- Work task -
Copy each line below containing "where".

**** Available data ****

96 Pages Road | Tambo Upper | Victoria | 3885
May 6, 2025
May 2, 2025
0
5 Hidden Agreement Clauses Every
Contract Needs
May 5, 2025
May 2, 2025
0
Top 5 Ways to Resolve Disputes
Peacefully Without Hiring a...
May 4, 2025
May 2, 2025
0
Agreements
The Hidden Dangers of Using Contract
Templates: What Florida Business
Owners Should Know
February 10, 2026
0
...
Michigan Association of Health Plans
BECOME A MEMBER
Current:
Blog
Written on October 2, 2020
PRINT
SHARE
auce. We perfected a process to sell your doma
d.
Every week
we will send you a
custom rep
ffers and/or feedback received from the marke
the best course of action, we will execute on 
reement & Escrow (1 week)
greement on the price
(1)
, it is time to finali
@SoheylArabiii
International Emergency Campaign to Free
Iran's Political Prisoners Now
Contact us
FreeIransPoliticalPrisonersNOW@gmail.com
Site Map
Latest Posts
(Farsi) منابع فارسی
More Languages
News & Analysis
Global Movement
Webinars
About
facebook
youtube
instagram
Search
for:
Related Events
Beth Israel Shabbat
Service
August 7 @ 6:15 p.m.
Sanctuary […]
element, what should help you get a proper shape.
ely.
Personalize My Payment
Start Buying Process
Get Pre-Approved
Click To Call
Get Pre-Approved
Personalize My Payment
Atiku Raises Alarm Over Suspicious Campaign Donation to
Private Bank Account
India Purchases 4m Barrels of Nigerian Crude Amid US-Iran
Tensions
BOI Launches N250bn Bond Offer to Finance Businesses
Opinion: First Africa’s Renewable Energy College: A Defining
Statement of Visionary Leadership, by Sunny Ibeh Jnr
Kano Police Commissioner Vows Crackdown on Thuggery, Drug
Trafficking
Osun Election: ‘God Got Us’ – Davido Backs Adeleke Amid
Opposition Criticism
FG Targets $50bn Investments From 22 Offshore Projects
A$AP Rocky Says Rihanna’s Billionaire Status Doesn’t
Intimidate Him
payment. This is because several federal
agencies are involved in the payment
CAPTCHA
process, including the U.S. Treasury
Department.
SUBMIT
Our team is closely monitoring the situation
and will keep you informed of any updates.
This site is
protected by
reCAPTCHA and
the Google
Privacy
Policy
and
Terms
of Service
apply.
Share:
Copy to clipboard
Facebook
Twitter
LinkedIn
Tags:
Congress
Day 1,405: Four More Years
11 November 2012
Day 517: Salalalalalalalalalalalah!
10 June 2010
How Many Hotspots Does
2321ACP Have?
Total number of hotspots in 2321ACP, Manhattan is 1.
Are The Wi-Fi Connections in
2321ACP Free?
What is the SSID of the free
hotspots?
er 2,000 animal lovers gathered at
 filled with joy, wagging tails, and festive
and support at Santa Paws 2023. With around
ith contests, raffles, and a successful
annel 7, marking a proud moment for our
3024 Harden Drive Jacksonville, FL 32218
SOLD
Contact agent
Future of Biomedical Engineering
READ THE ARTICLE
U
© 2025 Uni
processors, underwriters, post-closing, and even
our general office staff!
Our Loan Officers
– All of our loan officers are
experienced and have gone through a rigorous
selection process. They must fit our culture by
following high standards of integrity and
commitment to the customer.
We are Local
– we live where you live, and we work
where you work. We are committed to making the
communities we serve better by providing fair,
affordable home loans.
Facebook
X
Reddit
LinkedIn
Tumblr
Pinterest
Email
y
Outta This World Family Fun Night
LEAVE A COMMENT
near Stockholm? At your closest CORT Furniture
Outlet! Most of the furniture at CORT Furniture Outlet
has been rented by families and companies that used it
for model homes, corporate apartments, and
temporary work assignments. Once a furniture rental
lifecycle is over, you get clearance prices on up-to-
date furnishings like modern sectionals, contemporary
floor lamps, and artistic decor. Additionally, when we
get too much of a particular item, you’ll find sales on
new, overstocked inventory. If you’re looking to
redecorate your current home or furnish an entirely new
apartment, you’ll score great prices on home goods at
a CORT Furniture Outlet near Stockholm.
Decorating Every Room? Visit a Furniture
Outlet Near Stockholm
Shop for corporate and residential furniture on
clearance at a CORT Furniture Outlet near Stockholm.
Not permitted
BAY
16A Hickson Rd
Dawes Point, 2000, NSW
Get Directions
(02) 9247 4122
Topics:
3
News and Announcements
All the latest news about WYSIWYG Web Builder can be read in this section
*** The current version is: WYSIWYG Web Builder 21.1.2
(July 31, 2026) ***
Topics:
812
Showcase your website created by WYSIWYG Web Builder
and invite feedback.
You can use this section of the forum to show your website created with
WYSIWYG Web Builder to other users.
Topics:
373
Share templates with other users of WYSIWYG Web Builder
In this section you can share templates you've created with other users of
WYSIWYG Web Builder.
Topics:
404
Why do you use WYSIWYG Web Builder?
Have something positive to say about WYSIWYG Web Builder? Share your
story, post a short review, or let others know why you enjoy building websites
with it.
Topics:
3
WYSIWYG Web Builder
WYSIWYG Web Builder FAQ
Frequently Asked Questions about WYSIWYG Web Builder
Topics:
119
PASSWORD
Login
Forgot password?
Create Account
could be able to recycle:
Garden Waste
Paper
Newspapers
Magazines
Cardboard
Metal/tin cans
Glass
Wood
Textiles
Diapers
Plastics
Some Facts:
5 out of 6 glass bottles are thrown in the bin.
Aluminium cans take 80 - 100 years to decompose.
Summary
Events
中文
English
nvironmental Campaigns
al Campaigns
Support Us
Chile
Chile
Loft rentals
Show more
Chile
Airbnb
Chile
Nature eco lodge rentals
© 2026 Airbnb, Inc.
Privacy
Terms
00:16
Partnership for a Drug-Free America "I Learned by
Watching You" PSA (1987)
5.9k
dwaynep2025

****

- Exercise output -
– we live where you live, and we work
where you work. We are committed to making the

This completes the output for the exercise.